As it was you try and do a flying dismount, fall off and smash yourself in or you come to a serene stop jump off and collar the villain. How much time were you actually going to save by your flying dismount, 0.7 of a second maybe? Instead, you injure yourself and your town loses a copper for several weeks while you get better. If it was a scenario in a Police training test which would you pick?

Any chance the CCTV will be on Youtube:biggrin:

Maggot
I tried to grab the little scrote whilst still riding. If I had grabed him with my right hand it would have been the back brake I would have pulled. Therefore I would have managed a serene stop. It's all just experience.
CCTV might be on Youtube at somepoint in the future :biggrin:
 

Cab

New Member
Location
Cambridge
Vikeonabike said:
Maggot
I tried to grab the little scrote whilst still riding. If I had grabed him with my right hand it would have been the back brake I would have pulled. Therefore I would have managed a serene stop. It's all just experience.
CCTV might be on Youtube at somepoint in the future :smile:

Excellent, I'll look foward to seeing that footage :smile:
 

Mac66

Senior Member
Location
Newbury-ish
Public perception is largely formed by "red top" newspapers in my opinion.
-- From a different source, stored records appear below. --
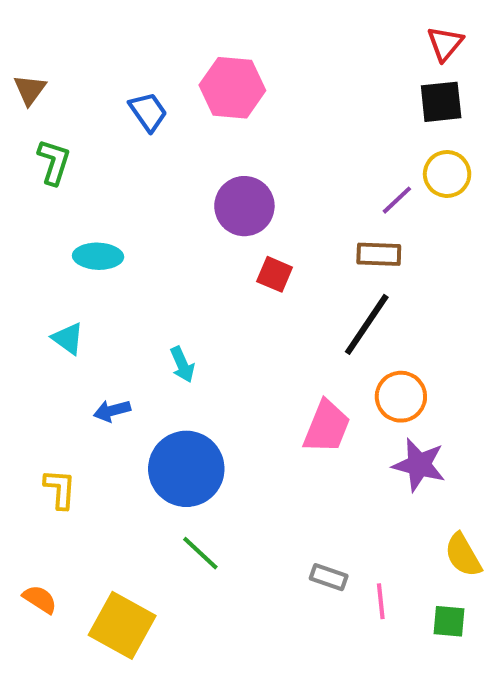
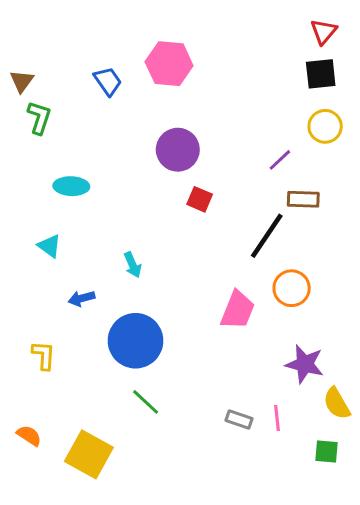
brown triangle: (30, 90) -> (22, 81), moved
purple line: (397, 200) -> (280, 160), moved
brown rectangle: (379, 254) -> (303, 199), moved
purple star: (419, 465) -> (305, 364), moved
pink line: (381, 601) -> (277, 418), moved

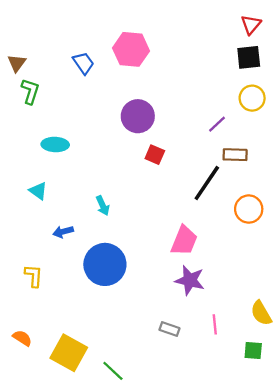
orange circle: (292, 288) -> (249, 209), moved
purple star: (305, 364) -> (190, 280), moved
green line: (146, 402) -> (113, 371), moved
gray rectangle: (239, 419) -> (169, 329), moved

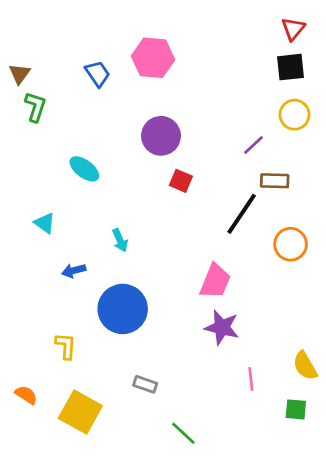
cyan ellipse: (55, 145) -> (84, 169), moved, turned 35
yellow L-shape: (34, 276) -> (66, 346), moved
gray rectangle: (169, 329) -> (145, 384), moved
green line: (113, 371) -> (183, 433), moved

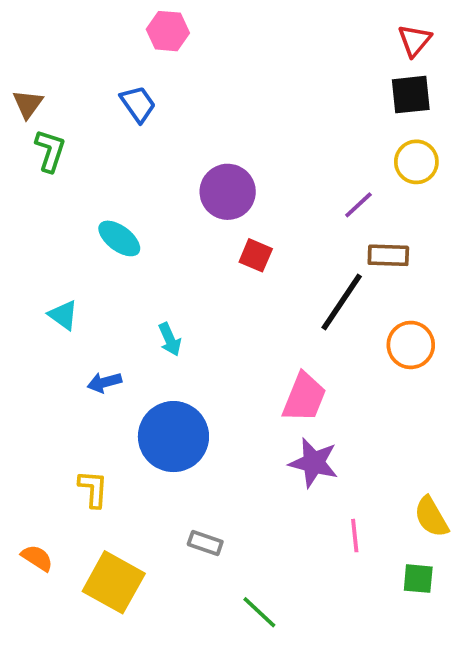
pink hexagon: (153, 58) -> (168, 31), moved, size x0.7

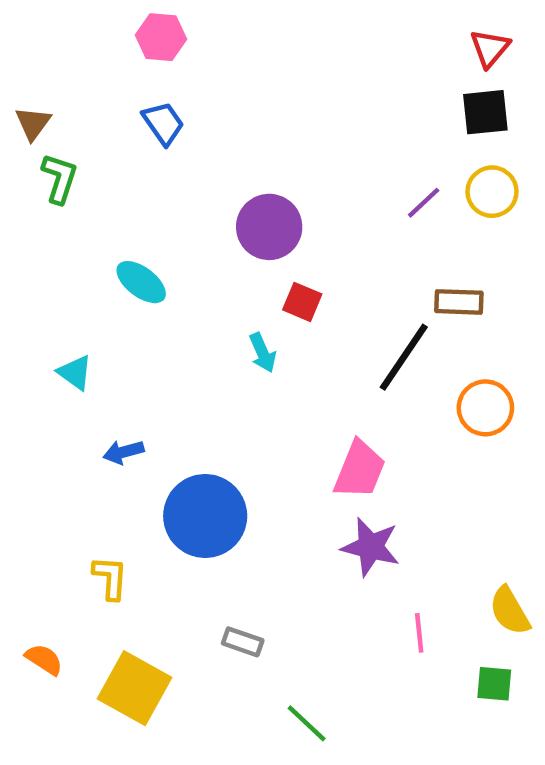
pink hexagon: (168, 31) -> (161, 37), moved
purple line: (358, 205) -> (424, 203), moved
cyan arrow: (170, 339) -> (263, 353), moved

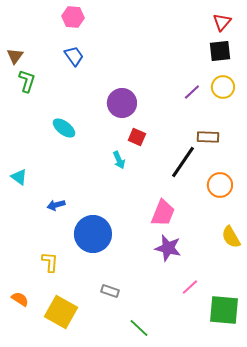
cyan triangle: (75, 373) -> (19, 177), moved
yellow semicircle: (510, 611) -> (231, 237), moved
pink line: (419, 633) -> (190, 287), turned 54
green square: (494, 684) -> (224, 310), size x1.8

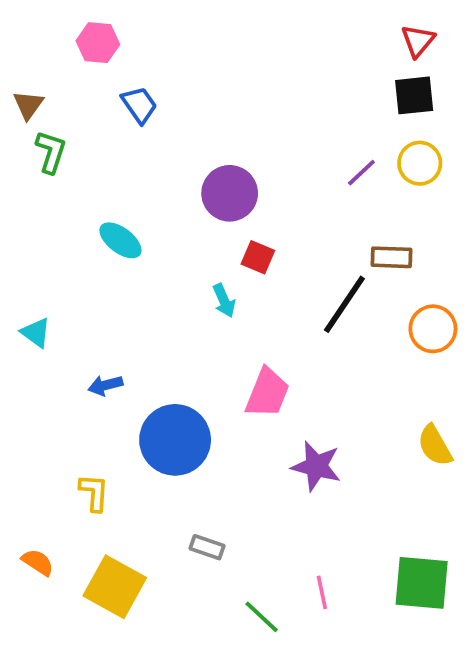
pink hexagon: (73, 17) -> (98, 43), moved
orange circle: (220, 185) -> (433, 329), moved
pink trapezoid: (163, 213) -> (267, 393), moved
pink line: (190, 287) -> (322, 592), moved, turned -60

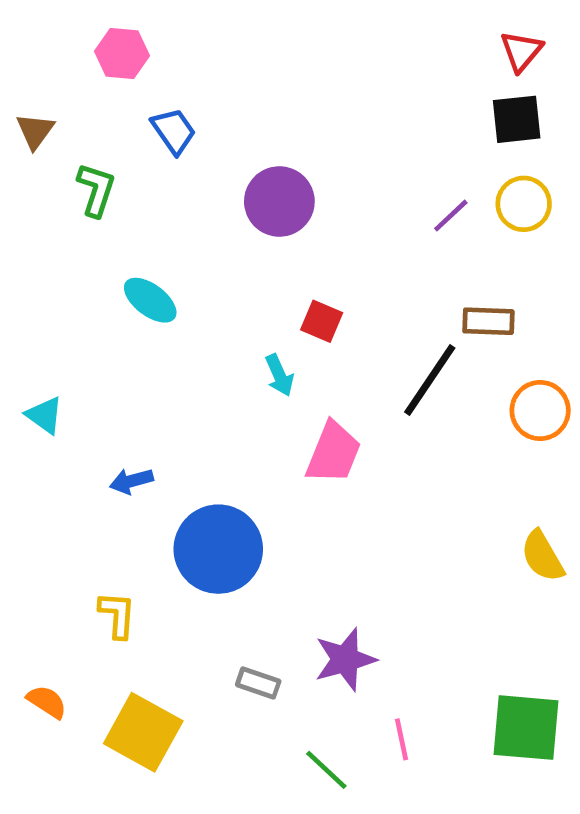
green L-shape: (51, 152) -> (96, 190), moved
purple circle: (230, 193) -> (279, 201), moved
pink trapezoid: (267, 393) -> (333, 453), moved
purple star: (316, 466) -> (345, 659), moved, turned -30

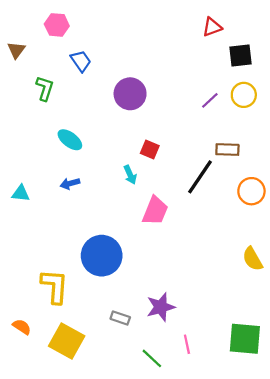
red triangle: (521, 51) -> (212, 27), moved, turned 30
brown triangle: (35, 131) -> (16, 50), moved
cyan triangle: (45, 415) -> (21, 193), turned -30
blue arrow: (131, 481) -> (70, 183), moved
yellow L-shape: (117, 615) -> (55, 286), size x1.6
These exist solely to generate sales, rather than providing any sort of reasonably informed opinion.

I have not read the Sun article but the "outrage" seems to revolve around a unit within the police spending a couple of grand to show the police how to ride a bike.

Now I am betting nearly all the Sun readers are thinking to themslelves "I can ride a bike so how can this cost money?" No doubt they can ride a bike the half mile to the pub and back at 5 mph on a nice sunny day. Stick them on a bike at a 3 lane entrance to a roundabout and they would $h*t themselves, but they remain blissfully ignorant of the realities of riding and the many skills it requires to keep yourself and others safe.
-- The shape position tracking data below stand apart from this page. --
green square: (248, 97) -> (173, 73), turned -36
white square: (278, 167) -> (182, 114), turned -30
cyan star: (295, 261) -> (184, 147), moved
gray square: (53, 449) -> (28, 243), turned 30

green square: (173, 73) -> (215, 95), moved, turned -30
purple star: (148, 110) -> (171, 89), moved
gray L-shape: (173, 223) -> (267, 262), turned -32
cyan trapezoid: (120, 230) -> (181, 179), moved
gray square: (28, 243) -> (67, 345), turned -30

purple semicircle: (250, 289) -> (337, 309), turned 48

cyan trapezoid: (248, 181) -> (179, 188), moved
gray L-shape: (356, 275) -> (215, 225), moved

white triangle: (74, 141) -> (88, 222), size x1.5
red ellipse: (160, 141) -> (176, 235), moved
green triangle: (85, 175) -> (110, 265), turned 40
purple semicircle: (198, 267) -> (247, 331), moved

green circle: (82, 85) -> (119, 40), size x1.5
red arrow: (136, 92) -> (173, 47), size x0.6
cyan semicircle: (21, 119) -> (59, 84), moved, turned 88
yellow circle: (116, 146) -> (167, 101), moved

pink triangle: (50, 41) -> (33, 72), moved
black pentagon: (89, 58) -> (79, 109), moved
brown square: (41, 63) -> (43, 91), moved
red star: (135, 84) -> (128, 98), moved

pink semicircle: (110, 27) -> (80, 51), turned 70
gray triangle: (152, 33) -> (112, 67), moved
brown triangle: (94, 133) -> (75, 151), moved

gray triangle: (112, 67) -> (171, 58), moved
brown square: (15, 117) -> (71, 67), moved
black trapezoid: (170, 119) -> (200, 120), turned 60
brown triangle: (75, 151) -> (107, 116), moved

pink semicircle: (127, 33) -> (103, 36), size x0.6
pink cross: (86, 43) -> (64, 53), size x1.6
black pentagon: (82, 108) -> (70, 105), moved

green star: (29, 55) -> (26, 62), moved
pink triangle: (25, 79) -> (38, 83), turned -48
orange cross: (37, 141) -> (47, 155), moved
The police should be applauded for any effort they make to try and provide instruction/training to their officers. My only potential critisism(sp?) is whether the unit that provided the manual had any cyclists amongst its membership? I would have thought that they should have started with Cyclecraft and supplemented it with the additional requirements for cycle mounted police. Perhaps this would have been more costly though?

It is a shame that ACPO did not have the spine to challenge the story as it was portrayed.

I have taken a broad brush to readers of the Sun and no doubt there are Sun readers among us, so please be assured that I am not Sunnist. All purveyors of news have an agenda and my news is received via the ever unbiased internet!